President Donald Trump’s student-loan repayment overhaul has been hit with a fresh lawsuit.
On Tuesday, 25 Democratic-led states filed a lawsuit against the Department of Education and its leader, Linda McMahon, saying that the borrowing caps in the Trump’s “big beautiful” spending legislation exceeded the department’s authority and were outside the realm of what Congress intended.
Trump’s legislation, which will go into effect July 1, places a $100,000 lifetime borrowing cap on graduate students, and a $200,000 cap on “professional” degree students. It also specified a list of 11 programs that meet the definition of “professional,” including medicine, dentistry, and law, but not advanced nursing degrees.
The lawsuit said that the department’s definition of professional is too narrow and risks worsening the healthcare worker shortage. It will also drive some students to private lending, which tends to be costlier, the lawsuit said. The suit asks the court to overturn the professional degree definition and expand access to borrowing.

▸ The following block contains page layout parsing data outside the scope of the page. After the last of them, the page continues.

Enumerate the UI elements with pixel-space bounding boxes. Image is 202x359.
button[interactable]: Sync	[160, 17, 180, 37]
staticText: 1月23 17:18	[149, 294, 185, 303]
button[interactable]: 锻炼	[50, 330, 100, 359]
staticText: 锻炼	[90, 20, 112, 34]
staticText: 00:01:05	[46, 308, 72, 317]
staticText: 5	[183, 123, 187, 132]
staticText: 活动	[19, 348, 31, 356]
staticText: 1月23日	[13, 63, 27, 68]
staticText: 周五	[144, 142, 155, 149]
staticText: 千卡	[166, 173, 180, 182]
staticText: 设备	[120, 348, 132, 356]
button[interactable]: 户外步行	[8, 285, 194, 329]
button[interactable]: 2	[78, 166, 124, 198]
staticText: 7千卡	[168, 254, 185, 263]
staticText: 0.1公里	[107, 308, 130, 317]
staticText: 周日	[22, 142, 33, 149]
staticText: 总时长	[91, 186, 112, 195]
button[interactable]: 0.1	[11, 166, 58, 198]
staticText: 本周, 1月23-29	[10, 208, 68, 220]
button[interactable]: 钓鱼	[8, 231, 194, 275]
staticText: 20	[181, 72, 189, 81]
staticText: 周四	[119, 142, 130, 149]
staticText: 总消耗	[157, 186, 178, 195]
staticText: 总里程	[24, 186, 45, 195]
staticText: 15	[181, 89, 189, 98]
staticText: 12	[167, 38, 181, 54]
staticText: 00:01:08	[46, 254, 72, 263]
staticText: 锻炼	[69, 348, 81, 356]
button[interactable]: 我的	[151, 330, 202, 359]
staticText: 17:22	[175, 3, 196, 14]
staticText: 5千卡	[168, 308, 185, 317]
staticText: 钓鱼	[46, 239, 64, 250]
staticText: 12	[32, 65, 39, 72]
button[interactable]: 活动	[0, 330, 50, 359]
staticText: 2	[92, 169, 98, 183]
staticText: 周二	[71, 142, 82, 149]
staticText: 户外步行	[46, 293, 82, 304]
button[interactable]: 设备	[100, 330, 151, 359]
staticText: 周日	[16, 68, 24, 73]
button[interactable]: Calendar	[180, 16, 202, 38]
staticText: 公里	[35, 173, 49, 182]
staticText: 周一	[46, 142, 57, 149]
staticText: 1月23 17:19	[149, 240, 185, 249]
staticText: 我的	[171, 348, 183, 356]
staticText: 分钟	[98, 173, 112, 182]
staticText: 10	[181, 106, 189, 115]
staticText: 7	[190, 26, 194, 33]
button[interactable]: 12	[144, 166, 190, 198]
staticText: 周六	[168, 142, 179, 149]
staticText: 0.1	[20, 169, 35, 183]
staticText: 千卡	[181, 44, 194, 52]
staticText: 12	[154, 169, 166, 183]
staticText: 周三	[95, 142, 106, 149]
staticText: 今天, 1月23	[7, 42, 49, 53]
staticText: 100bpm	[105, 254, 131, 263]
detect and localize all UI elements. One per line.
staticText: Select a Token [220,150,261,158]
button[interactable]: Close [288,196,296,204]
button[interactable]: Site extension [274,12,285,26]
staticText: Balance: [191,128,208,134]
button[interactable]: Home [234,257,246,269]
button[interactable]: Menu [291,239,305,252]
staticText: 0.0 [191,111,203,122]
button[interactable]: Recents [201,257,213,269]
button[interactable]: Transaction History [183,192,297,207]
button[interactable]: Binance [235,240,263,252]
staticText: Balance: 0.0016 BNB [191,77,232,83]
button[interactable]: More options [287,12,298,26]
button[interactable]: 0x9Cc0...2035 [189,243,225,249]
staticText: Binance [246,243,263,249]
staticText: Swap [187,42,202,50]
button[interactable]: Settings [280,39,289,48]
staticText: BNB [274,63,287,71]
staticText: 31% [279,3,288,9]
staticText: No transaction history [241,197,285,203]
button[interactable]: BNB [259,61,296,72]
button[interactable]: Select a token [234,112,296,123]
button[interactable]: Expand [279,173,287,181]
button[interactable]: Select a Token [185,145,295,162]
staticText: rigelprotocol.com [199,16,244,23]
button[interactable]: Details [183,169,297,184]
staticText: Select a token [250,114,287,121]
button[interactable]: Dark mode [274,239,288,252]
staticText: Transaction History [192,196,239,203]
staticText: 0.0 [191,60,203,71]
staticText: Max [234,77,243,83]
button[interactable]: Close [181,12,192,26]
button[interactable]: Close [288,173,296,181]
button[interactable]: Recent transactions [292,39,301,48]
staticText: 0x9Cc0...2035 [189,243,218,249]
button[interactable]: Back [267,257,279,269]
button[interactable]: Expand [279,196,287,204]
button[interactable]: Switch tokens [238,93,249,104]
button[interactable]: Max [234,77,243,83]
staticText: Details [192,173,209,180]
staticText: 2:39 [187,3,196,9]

“You should not have to be wealthy to serve your community as a nurse, physical therapist, or physician assistant,” said Letitia James, New York’s attorney general, in a statement. “Higher education is expensive, and our health care system is already under immense strain. This rule will shut talented people out of critical professions and leave communities with fewer health care providers they desperately need.”
In response to the lawsuit, Undersecretary of Education Nicholas Kent said in a statement that “after decades of unchecked student loan borrowing that gave schools no reason to control costs, these commonsense loan caps — created by Congress — are already incentivizing colleges and universities to lower tuition.”
The department cited the University of California Irvine, which announced that it cut its tuition for an advanced business degree in response to the new borrowing caps.
“Clearly, these Democratic governors and attorneys general are more concerned about institutions’ bottom-line rather than American students and families’ ability to access affordable postsecondary education,” Kent said.
The exclusion of nursing programs has been a central focus for lawmakers across the aisle. Also on Tuesday, a bipartisan pair of senators introduced a bill to include advanced nursing degrees in the department’s “professional” definition, saying that nurses should not face limited federal financing.